Comparison
There are several ways to serve AI-readable content. Here's how next-markdown-mirror stacks up.
next-markdown-mirror vs Cloudflare Markdown Conversion
Cloudflare offers automatic Markdown conversion as part of their Pro plan and above. Here's how the two compare:
| Feature | next-markdown-mirror | Cloudflare |
|---|---|---|
| Pricing | Free (MIT license) | $20/month ($240/year) per domain |
| Hosting | Self-hosted, any provider | Cloudflare only |
| Content control | Full — selectors, filters, custom rules | Limited configuration |
| JSON-LD extraction | Yes | No |
| Token counting | Yes, with custom counter support | No |
| llms.txt | Built-in generation | Not included |
| Custom Turndown rules | Yes | No |
| Content-Signal header | Yes | No |
| Setup | 3 files, ~15 lines of code | Toggle in dashboard |
| Framework | Next.js 16+ (core works anywhere) | Framework-agnostic (edge) |
| Open source | Yes | No |
Pricing breakdown
| next-markdown-mirror | Cloudflare Pro | |
|---|---|---|
| 1 domain | $0 | $240/year |
| 5 domains | $0 | $1,200/year |
| 10 domains | $0 | $2,400/year |
When Cloudflare makes sense
- You're already on Cloudflare Pro or higher
- You need edge-level conversion before your origin server
- You want zero-code setup with a dashboard toggle
- You don't need JSON-LD extraction, llms.txt, or fine-grained content control
When next-markdown-mirror makes sense
- You want full control over content extraction and filtering
- You need JSON-LD structured data in the Markdown output
- You want llms.txt support built in
- You deploy to Vercel, AWS, or any non-Cloudflare host
- You want custom Turndown rules for your specific HTML patterns
- You want it free and open source
vs Manual approaches
You could write your own HTML-to-Markdown converter:
| next-markdown-mirror | DIY | |
|---|---|---|
| Time to set up | 3 minutes | Hours to days |
| Content filtering | Built-in defaults + customizable | Write from scratch |
| GFM support | Included (tables, strikethrough, etc.) | Configure yourself |
| Special elements | dl, details, mark, abbr, figure, etc. | Handle each one |
| Maintenance | npm updates | You maintain everything |
| llms.txt | Built-in | Build your own |
A DIY approach makes sense if you have very unusual requirements that the library can't handle, or if you need to support a non-Node.js backend without using the standalone API.
vs No AI optimization
What happens if you serve raw HTML to AI agents?

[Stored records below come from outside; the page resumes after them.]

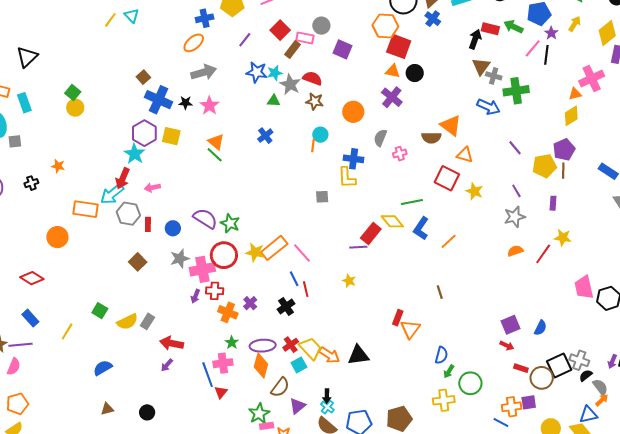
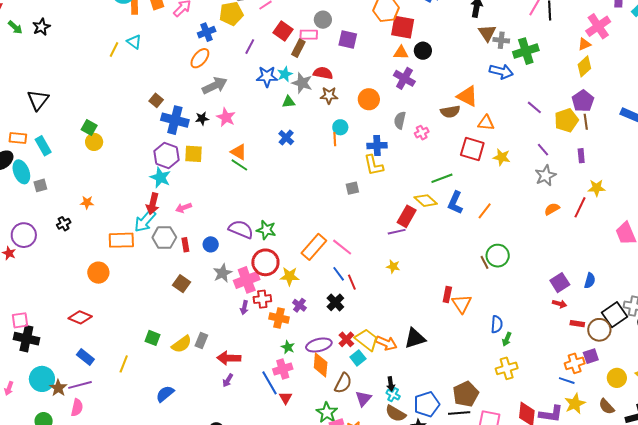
yellow star: (255, 252) -> (290, 276), moved
green circle: (470, 383) -> (498, 256), moved

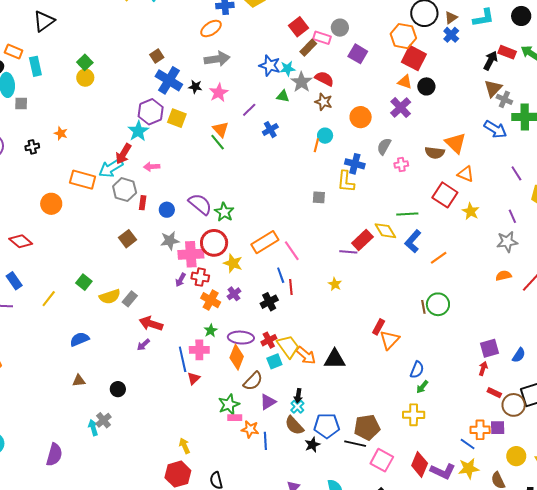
purple line: (250, 47) -> (249, 110), moved
red arrow: (560, 304) -> (483, 369), turned -104

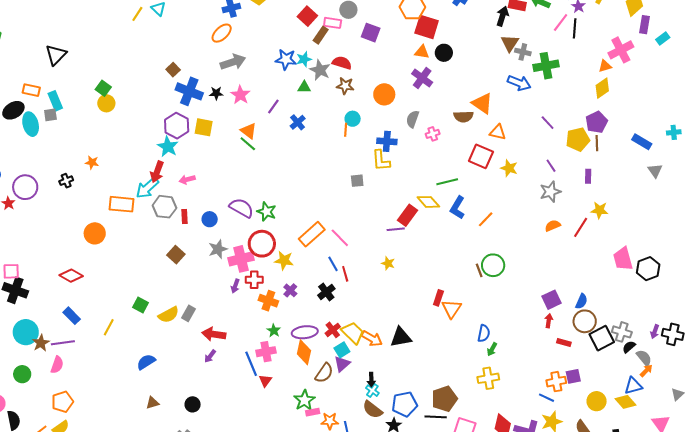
gray square: (21, 104) -> (50, 115), moved
purple triangle: (268, 402) -> (342, 364), moved
brown circle: (514, 405) -> (585, 321), moved

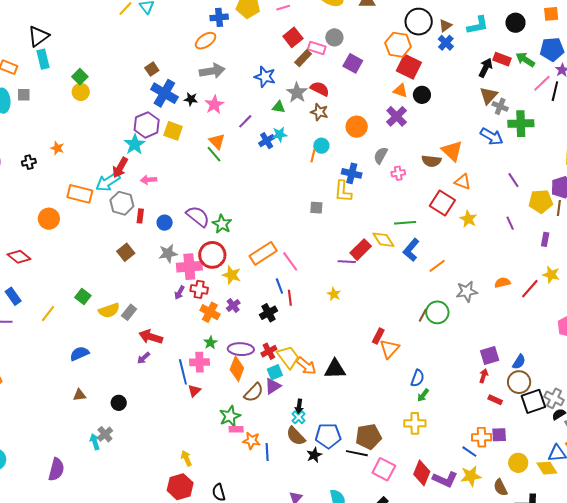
cyan star: (304, 59) -> (280, 134), moved
cyan rectangle: (55, 101) -> (43, 59), moved
gray star: (550, 192) -> (467, 291), moved
brown line: (479, 270) -> (423, 315), turned 40

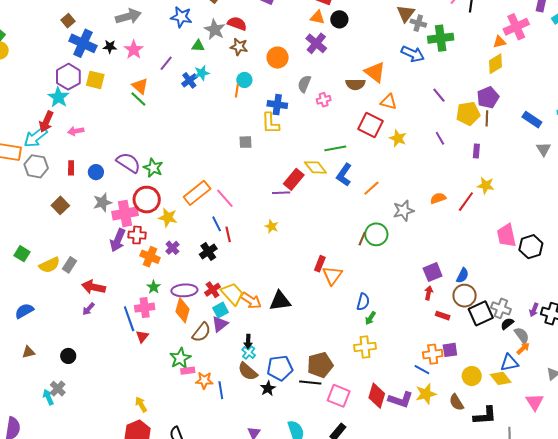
gray hexagon: (122, 203) -> (36, 166), moved
purple arrow: (179, 293) -> (118, 240), size x1.6

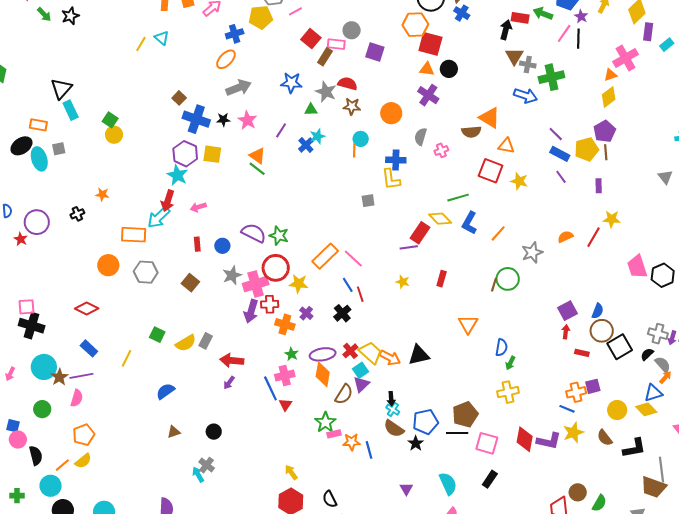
blue rectangle: (532, 120) -> (560, 154), moved
gray hexagon: (36, 166) -> (146, 272), moved
red rectangle: (320, 264) -> (442, 279), moved
gray cross: (501, 308) -> (658, 334), moved

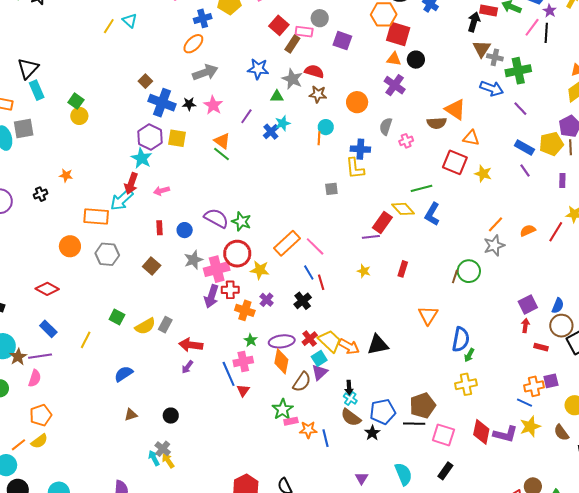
purple line: (556, 134) -> (520, 109), moved
gray square: (59, 149) -> (24, 129), size x1.5
orange line: (498, 233) -> (496, 224), moved
blue semicircle: (501, 347) -> (461, 339), size x1.4
yellow arrow: (291, 472) -> (168, 461), moved

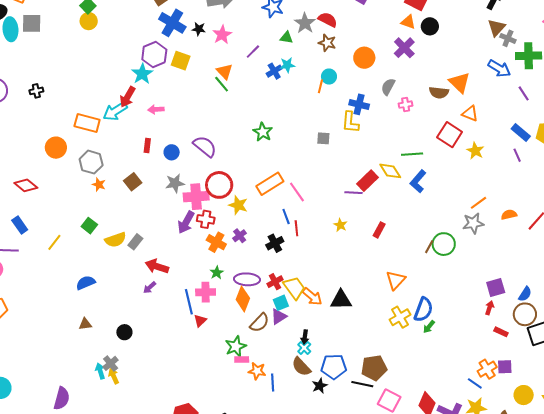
orange star: (66, 175) -> (99, 185), moved
green star: (241, 221) -> (263, 132), moved
yellow cross: (466, 384) -> (400, 317), moved, turned -30
orange cross: (534, 386) -> (487, 369), turned -30

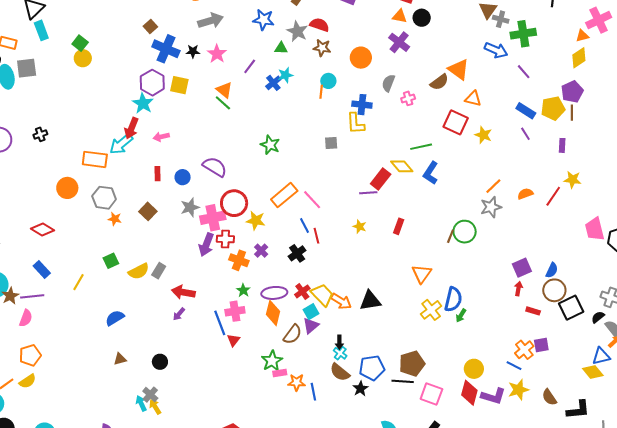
brown semicircle: (439, 92) -> (439, 82), turned -36
green square: (89, 226) -> (111, 261), turned 35
yellow circle: (524, 395) -> (474, 369), moved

- Lost context — AI agents parse your nav, footer, cookie banners, and ads as "content"
- Token waste — HTML boilerplate can 2-5x the token count vs clean Markdown
- Missing structure — no frontmatter, no token counts, no content signals
- No discovery — without llms.txt, agents can't find your content efficiently
- Poor answers — AI tools citing your content may produce lower-quality responses
Adding next-markdown-mirror takes 3 minutes and gives AI agents a clean, structured view of your content — improving how your site appears in AI-powered search, chatbots, and coding assistants.